Within each decade, artists emerge who record a song that becomes synonymous with the period. These are often tied to movie soundtracks, and as a result enjoy a longer life than they might actually deserve. John Parr did just that in the mid- to late-'80’s. This happened first with the title track to the film St. Elmo’s Fire, and then with the closing tracks to Three Men And A Baby and The Running Man, films both celebrating their 30th anniversary. With these three song (along with his first single "Naughty Naughty") Parr surprisingly built a viable career. Over the years he continued to provide music to sound tracks and has trotted his handful of songs out on the road opening in support of Richard Marx.

However, it was with one other song where he made a real mark in the rock world. That song was "Under A Raging Moon," a tribute to Keith Moon by Roger Daltrey and the title track to his most successful solo effort outside of The Who. With the help of Julia Downes, Parr constructed a somewhat clunky single that attempts to do it all. There are references to Who classics like "Baba O’Riley," and a stitching together of drum parts provided by seven different musicians (including Stewart Copeland and Carl Palmer) that includes a remarkably impressive solo by Mike Brzezicki. The song is as thunderous as any Keith Moon-driven Who track, and delivers equal parts of Parresqe '80s impassioned vocals. Upon release it was both panned and praised – often within the same review.

Despite the mixed reception, and unlike Parr’s other musical contributions "Under A Raging Moon" was a song that earned a respected following of its own. Both fans and members of The Who alike found something of real value here. It’s been said that John Entwistle loved the song so much that he insisted that the band play "Under A Raging Moon" at Live Aid instead of "Won’t Get Fooled Again." When Pete Townsend shot that down, Entwistle decided to include the song on his solo album "Left For Live." And when Parr performed his final U.S. concert at Madison Square Garden, he performed "Raging Moon" as a duet with Daltrey, backed by Yoko Ono, Julian Lennon, John Entwistle, and Zak Starkey. It’s hard to imagine a roster of talent like this showing as much public support for a song from Three Men And A Baby.

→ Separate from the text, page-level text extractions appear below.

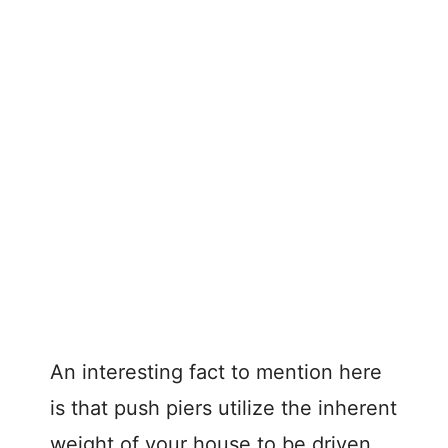
An interesting fact to mention here
is that push piers utilize the inherent
weight of your house to be driven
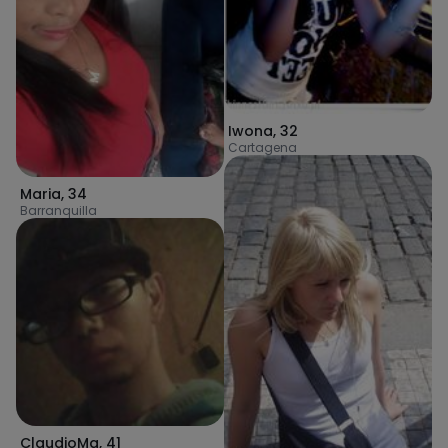
Iwona
,
32
Cartagena
Maria
,
34
Barranquilla
ClaudioMa
,
41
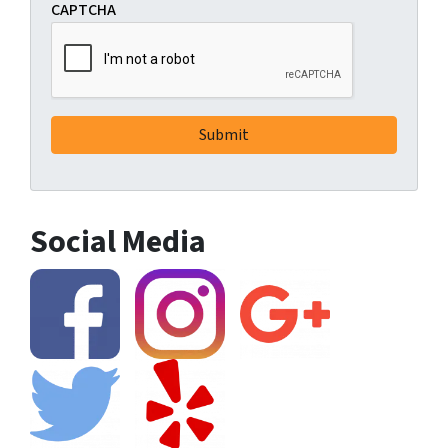
CAPTCHA
Social Media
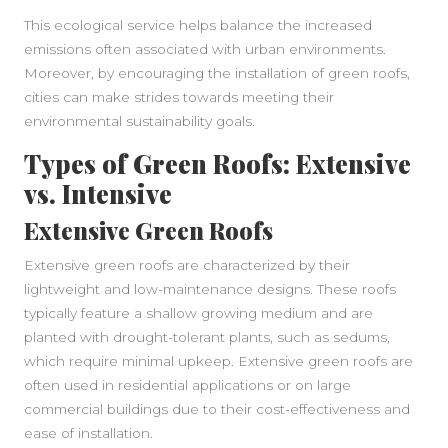
This ecological service helps balance the increased
emissions often associated with urban environments.
Moreover, by encouraging the installation of green roofs,
cities can make strides towards meeting their
environmental sustainability goals.
Types of Green Roofs: Extensive
vs. Intensive
Extensive Green Roofs
Extensive green roofs are characterized by their
lightweight and low-maintenance designs. These roofs
typically feature a shallow growing medium and are
planted with drought-tolerant plants, such as sedums,
which require minimal upkeep. Extensive green roofs are
often used in residential applications or on large
commercial buildings due to their cost-effectiveness and
ease of installation.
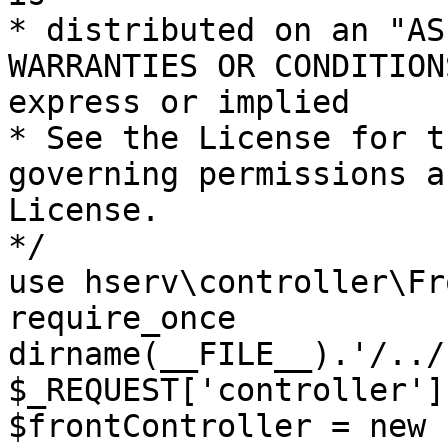
* distributed on an "AS
WARRANTIES OR CONDITION
express or implied

* See the License for t
governing permissions a
License.

*/

use hserv\controller\Fr
require_once 
dirname(__FILE__).'/../
$_REQUEST['controller']
$frontController = new 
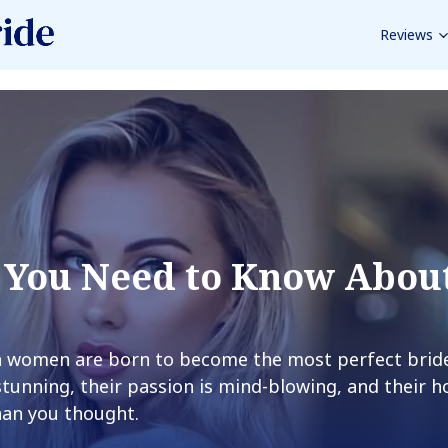
Reviews
 You Need to Know Abou
an women are born to become the most perfect brid
stunning, their passion is mind-blowing, and their 
han you thought.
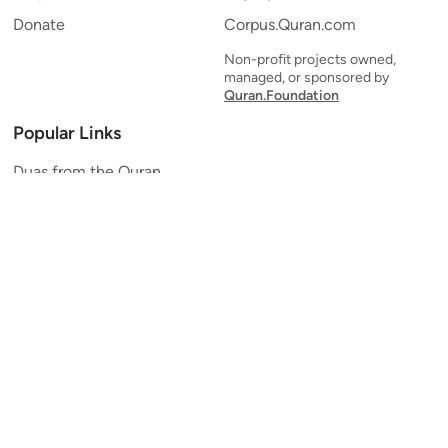
Donate
Corpus.Quran.com
Non-profit projects owned,
managed, or sponsored by
Quran.Foundation
Popular Links
Duas from the Quran
Quran Verse of the Day
Ayatul Kursi
Yaseen
Al Mulk
Ar-Rahman
Al Waqi'ah
Al Kahf
Al Muzzammil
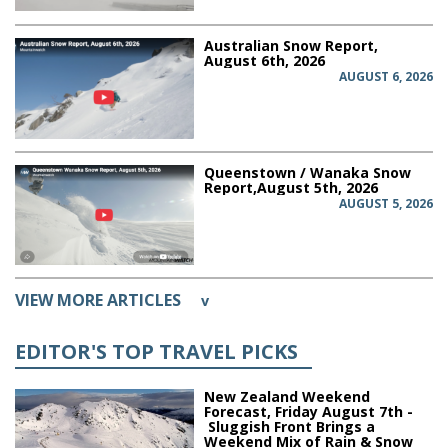
Australian Snow Report,
August 6th, 2026
AUGUST 6, 2026
Queenstown / Wanaka Snow
Report,August 5th, 2026
AUGUST 5, 2026
VIEW MORE ARTICLES
v
EDITOR'S TOP TRAVEL PICKS
New Zealand Weekend
Forecast, Friday August 7th -
Sluggish Front Brings a
Weekend Mix of Rain & Snow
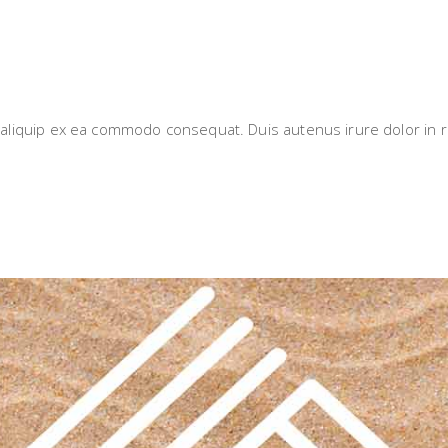
i aliquip ex ea commodo consequat. Duis autenus irure dolor in r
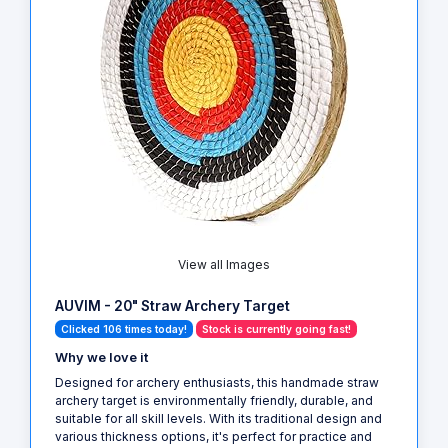
View all Images
AUVIM - 20" Straw Archery Target
Clicked 106 times today!
Stock is currently going fast!
Why we love it
Designed for archery enthusiasts, this handmade straw
archery target is environmentally friendly, durable, and
suitable for all skill levels. With its traditional design and
various thickness options, it's perfect for practice and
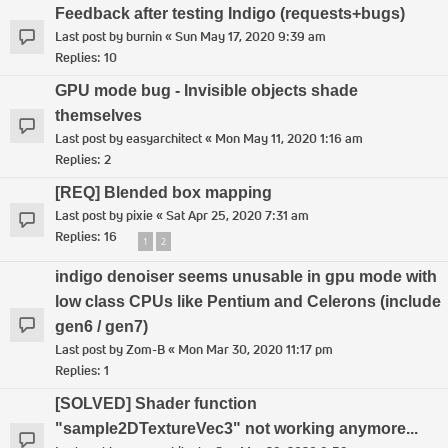
Feedback after testing Indigo (requests+bugs)
Last post by
burnin
«
Sun May 17, 2020 9:39 am
Replies:
10
GPU mode bug - Invisible objects shade
themselves
Last post by
easyarchitect
«
Mon May 11, 2020 1:16 am
Replies:
2
[REQ] Blended box mapping
Last post by
pixie
«
Sat Apr 25, 2020 7:31 am
Replies:
16
1
2
indigo denoiser seems unusable in gpu mode with
low class CPUs like Pentium and Celerons (include
gen6 / gen7)
Last post by
Zom-B
«
Mon Mar 30, 2020 11:17 pm
Replies:
1
[SOLVED] Shader function
"sample2DTextureVec3" not working anymore...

When all is said and done, "St. Elmo’s Fire" will be the song that likely defines Parr’s career. Meant as a tribute to a paralyzed Canadian athlete the song came to define “The Brat Pack” and will forever remain the answer to multiple '80s pop culture trivia questions. But it was when Parr returned to his rock roots that he would develop his most meaningful material. And for fans of The Who, that will be the legacy that matters.